S&P 500 Earnings Per Share TTM Forward Estimate Chart

​Earnings Headed Upward

EPS for S&P 500 companies have risen by 6.2% in the third quarter, and revenues by 5.9%, versus the same period in 2016. This is based on the 95% of companies that have reported through November 17, according to FactSet Research Systems Inc. Of those companies reporting so far, 74% delivered positive earnings surprises and 66% posted positive revenue surprises, both of these figures being above their five-year averages. Reported EPS and revenues have beaten estimates by average margins of 4.5% and 1.1%, respectively, FactSet adds. Moreover, seven of the 11 S&P 500 sectors, led by energy, have reported overall earnings increases for 3Q 2017.

Effect of High Expectations

The 12-month forward P/E ratio on the S&P 500 is now 18.0, per FactSet, above its five-year and ten-year averages, respectively 15.7 and 14.1. The forward P/E also has risen from 17.8 on September 30, at the close of 3Q 2017. Increasing concerns about rich valuations may pose a potential obstacle to further share price gains.
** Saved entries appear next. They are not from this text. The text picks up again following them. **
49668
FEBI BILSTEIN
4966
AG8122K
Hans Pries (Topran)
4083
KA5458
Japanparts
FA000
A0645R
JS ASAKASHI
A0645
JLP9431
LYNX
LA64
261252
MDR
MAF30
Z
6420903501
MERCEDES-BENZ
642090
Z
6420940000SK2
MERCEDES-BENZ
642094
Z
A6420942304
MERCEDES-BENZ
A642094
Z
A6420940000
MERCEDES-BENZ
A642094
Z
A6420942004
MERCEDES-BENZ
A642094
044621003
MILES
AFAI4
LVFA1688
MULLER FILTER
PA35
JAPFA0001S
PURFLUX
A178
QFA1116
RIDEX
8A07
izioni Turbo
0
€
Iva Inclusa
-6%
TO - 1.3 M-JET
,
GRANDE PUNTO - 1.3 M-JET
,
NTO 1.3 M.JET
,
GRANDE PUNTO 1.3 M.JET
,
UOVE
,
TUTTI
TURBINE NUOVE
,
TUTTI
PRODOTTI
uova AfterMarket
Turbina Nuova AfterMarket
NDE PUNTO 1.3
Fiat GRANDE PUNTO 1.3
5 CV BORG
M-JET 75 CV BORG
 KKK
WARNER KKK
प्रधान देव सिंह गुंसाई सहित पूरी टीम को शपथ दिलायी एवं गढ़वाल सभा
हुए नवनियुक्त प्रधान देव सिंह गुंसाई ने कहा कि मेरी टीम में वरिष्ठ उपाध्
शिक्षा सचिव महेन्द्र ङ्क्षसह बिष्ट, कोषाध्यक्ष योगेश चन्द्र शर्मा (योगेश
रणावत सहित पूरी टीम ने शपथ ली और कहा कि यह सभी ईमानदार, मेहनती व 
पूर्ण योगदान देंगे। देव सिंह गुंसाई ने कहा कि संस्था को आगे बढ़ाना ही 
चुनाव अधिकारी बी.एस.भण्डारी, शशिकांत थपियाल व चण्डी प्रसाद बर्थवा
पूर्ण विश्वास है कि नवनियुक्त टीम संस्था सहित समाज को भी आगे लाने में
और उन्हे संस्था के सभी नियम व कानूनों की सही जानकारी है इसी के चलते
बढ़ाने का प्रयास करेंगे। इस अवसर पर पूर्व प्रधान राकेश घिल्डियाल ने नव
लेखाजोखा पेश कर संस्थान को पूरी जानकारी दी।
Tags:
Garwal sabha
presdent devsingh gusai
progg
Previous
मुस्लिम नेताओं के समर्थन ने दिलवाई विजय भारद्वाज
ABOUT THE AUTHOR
Meanwhile, continuing a trend that has been noted for much of 2017, FactSet observes that "the market is rewarding upside earnings surprises less than average and punishing downside earnings surprises more than average." Looking at price moves from two days before earnings releases through two days afterwards, FactSet finds that, in 3Q 2017, positive surprises are associated with average gains of +0.6%, while negative surprises are producing average losses of -3.5%. By comparison, the five-year averages were, respectively, +1.2% and -2.4%.

SPYG Chart

SPYG data by YCharts

​Looking Ahead

The consensus of analysts is that S&P 500 EPS will grow, year-over-year, by 10.0%, 10.5% and 10.1% for 4Q 2017, 1Q 2018 and 2Q 2018, respectively, per FactSet. The projections for revenue growth are 6.4%, 6.6% and 6.3%, respectively. For full year 2017, growth rates of 9.5% in EPS and 6.3% in revenue are being forecasted.
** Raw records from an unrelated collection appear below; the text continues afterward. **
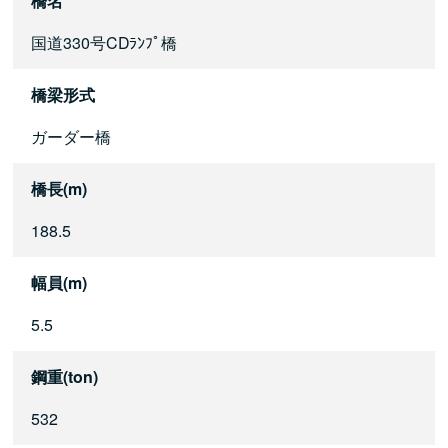
橋名
国道330号CDﾗﾝﾌﾟ橋
橋梁形式
ガーダー橋
橋長(m)
188.5
幅員(m)
5.5
鋼重(ton)
532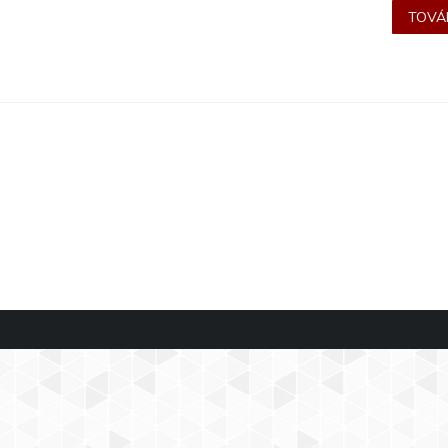
TOVÁB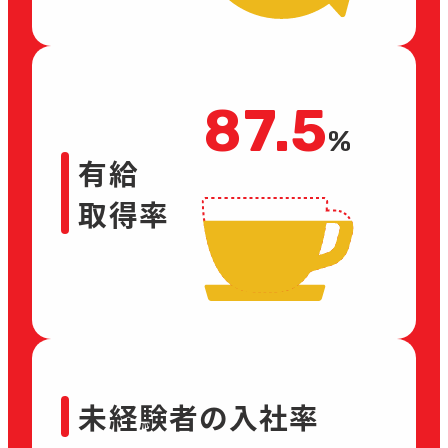
87.5
%
有給
取得率
未経験者の入社率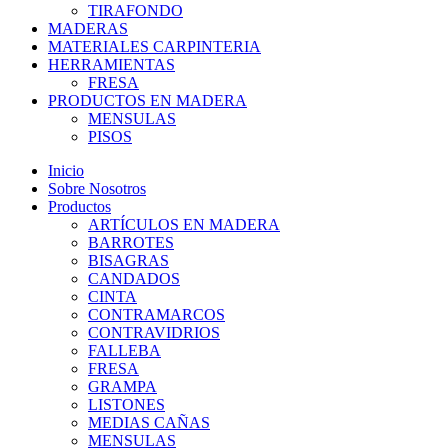
TIRAFONDO
MADERAS
MATERIALES CARPINTERIA
HERRAMIENTAS
FRESA
PRODUCTOS EN MADERA
MENSULAS
PISOS
Inicio
Sobre Nosotros
Productos
ARTÍCULOS EN MADERA
BARROTES
BISAGRAS
CANDADOS
CINTA
CONTRAMARCOS
CONTRAVIDRIOS
FALLEBA
FRESA
GRAMPA
LISTONES
MEDIAS CAÑAS
MENSULAS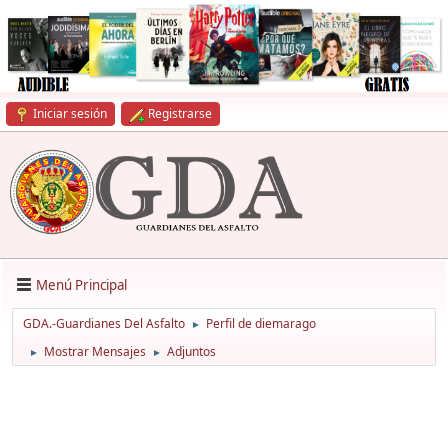
Iniciar sesión
Registrarse
Menú Principal
GDA.-Guardianes Del Asfalto
Perfil de diemarago
►
Mostrar Mensajes
Adjuntos
►
►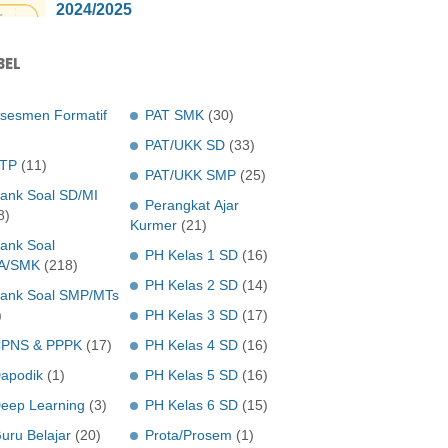
2024/2025
BEL
sesmen Formatif
PAT SMK
(30)
PAT/UKK SD
(33)
TP
(11)
PAT/UKK SMP
(25)
ank Soal SD/MI
Perangkat Ajar
8)
Kurmer
(21)
ank Soal
PH Kelas 1 SD
(16)
A/SMK
(218)
PH Kelas 2 SD
(14)
ank Soal SMP/MTs
)
PH Kelas 3 SD
(17)
PNS & PPPK
(17)
PH Kelas 4 SD
(16)
apodik
(1)
PH Kelas 5 SD
(16)
eep Learning
(3)
PH Kelas 6 SD
(15)
uru Belajar
(20)
Prota/Prosem
(1)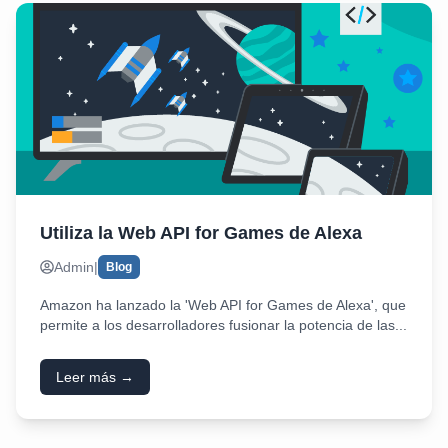
Utiliza la Web API for Games de Alexa
Admin
|
Blog
Amazon ha lanzado la 'Web API for Games de Alexa', que
permite a los desarrolladores fusionar la potencia de las...
Leer más →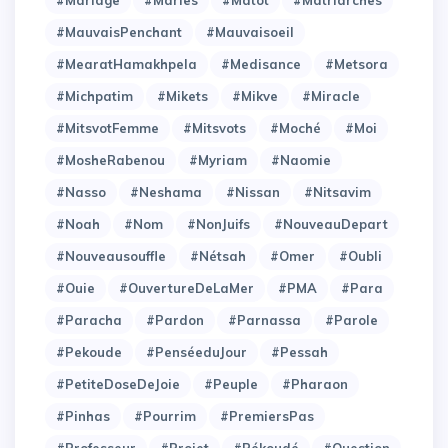
#Mariage
#Maries
#Matot
#Matriarches
#MauvaisPenchant
#Mauvaisoeil
#MearatHamakhpela
#Medisance
#Metsora
#Michpatim
#Mikets
#Mikve
#Miracle
#MitsvotFemme
#Mitsvots
#Moché
#Moi
#MosheRabenou
#Myriam
#Naomie
#Nasso
#Neshama
#Nissan
#Nitsavim
#Noah
#Nom
#NonJuifs
#NouveauDepart
#Nouveausouffle
#Nétsah
#Omer
#Oubli
#Ouie
#OuvertureDeLaMer
#PMA
#Para
#Paracha
#Pardon
#Parnassa
#Parole
#Pekoude
#PenséeduJour
#Pessah
#PetiteDoseDeJoie
#Peuple
#Pharaon
#Pinhas
#Pourrim
#PremiersPas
Through what it calls a bottom-up analysis of analysts' estimates, FactSet derives a 12-month target price of 2,820.72 for the S&P 500, more than 9% above its close on November 20. Out of 11,035 ratings on S&P 500 stocks, FactSet notes that 49% are Buys, 46% are Holds and 5% are Sells.

Beware the Fed

Last week, a number of key markets around the globe endured short-lived pullbacks, but disappointed bearish short sellers by rebounding as the result of vigorous buying on the dip, CNBC reports in another article. Even the prices of high yield, or junk bond, debt recovered after a brief selloff that some bears heralded as the harbinger of their long-awaited correction in equities prices. Last week, the S&P U.S. High Yield Corporate Bond Index returned quickly to its pre-selloff value, per Dow Jones S&P Indices.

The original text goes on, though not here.